◆ **WHAT YOU HAVE TO DO**
Restate the records that follow word for word; no pictures should appear.

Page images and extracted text
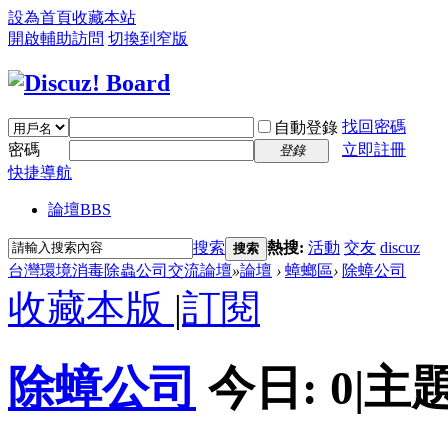
設為首頁
收藏本站
開啟輔助訪問
切換到窄版
找回密碼
自動登錄
密碼
立即註冊
登錄
快捷導航
論壇
BBS
搜索
熱搜:
活動
交友
discuz
搜索
台灣環境消毒除蟲公司交流論壇
»
論壇
›
蟑螂區
›
除蟑公司
收藏本版
|
訂閱
除蟑公司
今日:
0
|
主題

◆ **ANSWER SPACE**
設為首頁
收藏本站
開啟輔助訪問
切換到窄版
找回密碼
自動登錄
密碼
立即註冊
登錄
快捷導航
論壇
BBS
搜索
熱搜:
活動
交友
discuz
搜索
台灣環境消毒除蟲公司交流論壇
»
論壇
›
蟑螂區
›
除蟑公司
收藏本版
|
訂閱
除蟑公司
今日:
0
|
主題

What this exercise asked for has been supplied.